*Records supplied*

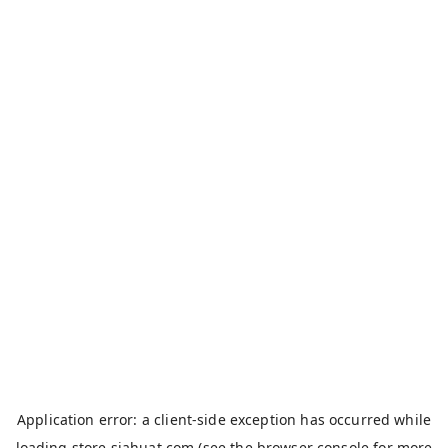
Application error: a
client
-side exception has occurred while
loading
store.siahuat.com
(see the
browser console
for more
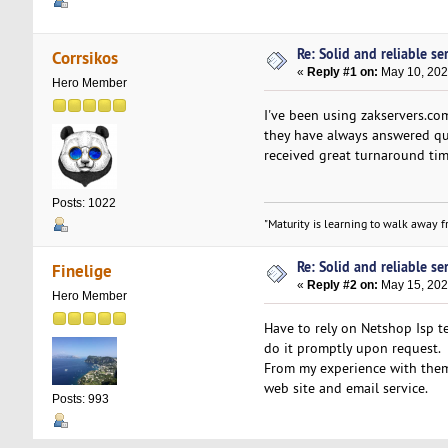
Re: Solid and reliable ser
Corrsikos
«
Reply #1 on:
May 10, 202
Hero Member
I've been using zakservers.c
they have always answered ques
received great turnaround tim
Posts: 1022
"Maturity is learning to walk away fr
Re: Solid and reliable ser
Finelige
«
Reply #2 on:
May 15, 202
Hero Member
Have to rely on Netshop Isp te
do it promptly upon request.
From my experience with them
web site and email service.
Posts: 993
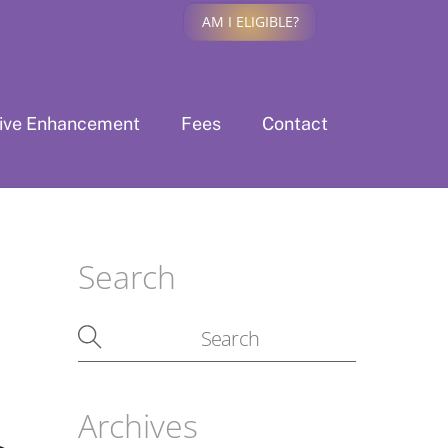
AM I ELIGIBLE?
tive Enhancement
Fees
Contact
Search
Archives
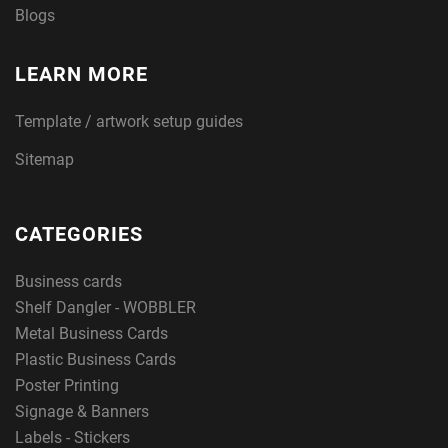
Blogs
LEARN MORE
Template / artwork setup guides
Sitemap
CATEGORIES
Business cards
Shelf Dangler - WOBBLER
Metal Business Cards
Plastic Business Cards
Poster Printing
Signage & Banners
Labels - Stickers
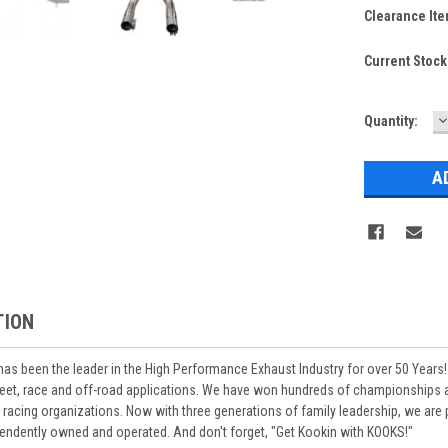
Clearance Ite
Current Stock
D
Quantity:
Q
TION
s been the leader in the High Performance Exhaust Industry for over 50 Years!
reet, race and off-road applications. We have won hundreds of championships
cing organizations. Now with three generations of family leadership, we are pr
ependently owned and operated. And don't forget, "Get Kookin with KOOKS!"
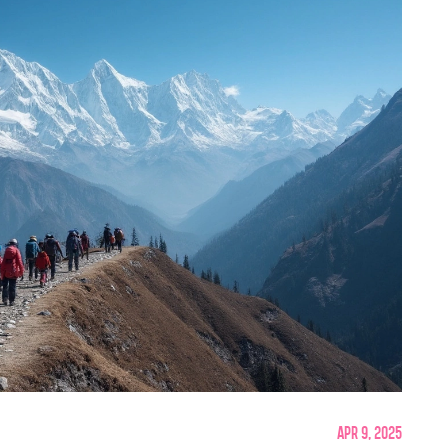
Apr 9, 2025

*What is required*
Word for word, quote the full listing, omitting every picture.

*Response for this exercise*
Application error: a
client
-side exception has occurred while
loading
store.siahuat.com
(see the
browser console
for more
Re: Solid and reliable ser
Corrsikos
«
Reply #1 on:
May 10, 202
Hero Member
I've been using zakservers.c
they have always answered ques
received great turnaround tim
Posts: 1022
"Maturity is learning to walk away fr
Re: Solid and reliable ser
Finelige
«
Reply #2 on:
May 15, 202
Hero Member
Have to rely on Netshop Isp te
do it promptly upon request.
From my experience with them
web site and email service.
Posts: 993
AM I ELIGIBLE?
tive Enhancement
Fees
Contact
Search
Archives
Blogs
LEARN MORE
Template / artwork setup guides
Sitemap
CATEGORIES
Business cards
Shelf Dangler - WOBBLER
Metal Business Cards
Plastic Business Cards
Poster Printing
Signage & Banners
Labels - Stickers
Clearance Ite
Current Stock
D
Quantity:
Q
TION
s been the leader in the High Performance Exhaust Industry for over 50 Years!
reet, race and off-road applications. We have won hundreds of championships
cing organizations. Now with three generations of family leadership, we are pr
ependently owned and operated. And don't forget, "Get Kookin with KOOKS!"
Apr 9, 2025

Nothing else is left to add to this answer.